TIM’s Memory Monday (No: 25)

This model, like others before it and still to come, had its photos taken before I acquired my light box.  Whilst I don’t claim to be an expert photographer with the light box the end results are, albeit in my opinion, superior.  All of which has made me realise that come the winter months I must make a project of going through my posts and upgrading some of the photo’s.


28mm WW1 Diorama – “Gone But Not Forgotten”

When I decided to do some WW1 figures and dioramas for next years centenary one thing I was keen to do was produce a few models that were relevant but (hopefully) different.  When ever I see models for this era they are almost always trench scenes with or without tanks.  Don’t get me wrong there is absolutely nothing wrong with that, in fact it’s highly relevant but too my mind there are many other images to be portrayed and I guess that’s where I come in.  That said, and before for I dig a hole for myself, I will (and have) do some models which will conform with convention (but no tanks, I don’t do tanks!).

So first up is my 28mm diorama which I have chosen to call “Gone but not Forgotten”.  Appropriate as today is Rememberance Day.  In modelling there is a side to war which can some times be forgotten – death!  I don’t know how many dead soldiers were brought home but as far as I can establish most, for a variety of reasons (body identification being but one), were buried where they fell.  Having said that a great many soldiers who enlisted early were repatriated having been seriously wounded and unable to fight on.  Sadly a return home did not guarantee survival and many soldiers died of their injuries before and after the 1918 armistice.  It’s this scenario on which the diorama is based.
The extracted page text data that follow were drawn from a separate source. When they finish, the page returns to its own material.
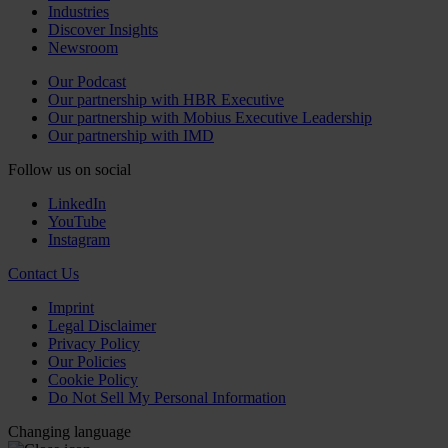
Industries
Discover Insights
Newsroom
Our Podcast
Our partnership with HBR Executive
Our partnership with Mobius Executive Leadership
Our partnership with IMD
Follow us on social
LinkedIn
YouTube
Instagram
Contact Us
Imprint
Legal Disclaimer
Privacy Policy
Our Policies
Cookie Policy
Do Not Sell My Personal Information
Changing language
The figures are all stock figures and were purchased from a couple of suppliers, Footsore Miniatures and North Star Military Figures, all excellent castings.  I’m not sure how accurate the clothing for the civilian figures actually is for the era but on balance I’m not sure it really matters, not to me at any rate.  The scene is a simple one.  In addition to the grave we have the gravedigger in the background, the vicar/priest, the dead soldiers mother/wife and his soldier brother.
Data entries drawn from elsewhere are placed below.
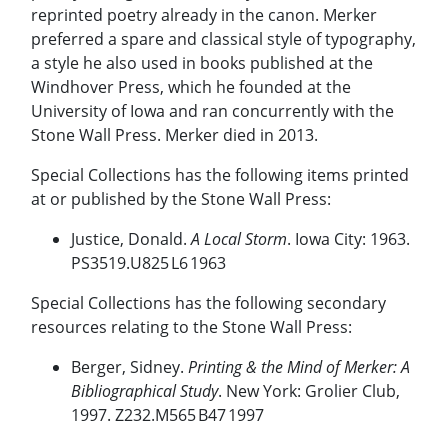
reprinted poetry already in the canon. Merker
preferred a spare and classical style of typography,
a style he also used in books published at the
Windhover Press, which he founded at the
University of Iowa and ran concurrently with the
Stone Wall Press. Merker died in 2013.
Special Collections has the following items printed
at or published by the Stone Wall Press:
Justice, Donald.
A Local Storm
. Iowa City: 1963.
PS3519.U825 L6 1963
Special Collections has the following secondary
resources relating to the Stone Wall Press:
Berger, Sidney.
Printing & the Mind of Merker: A
Bibliographical Study
. New York: Grolier Club,
1997. Z232.M565 B47 1997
Ground work was straight forward but looked a little flat so I built another tree to provide some height and a little more interest.  The finishing touch was a small wreath made of twisted wire with Noch leaves added.





15 thoughts on “TIM’s Memory Monday (No: 25)

  1. Its great to see this one again and I admire your diorama style with portraying slice of life themes instead of the typical ones we see focused on war and action. This is inspirational stuff as always!

    Liked by 1 person

    1. Thank you. As I delved more and more into this WW1 project which just seemed to grow, I wanted to have some models which were different. Nothing against trench scenes but it is typically what most people do and that wasn’t what I wanted.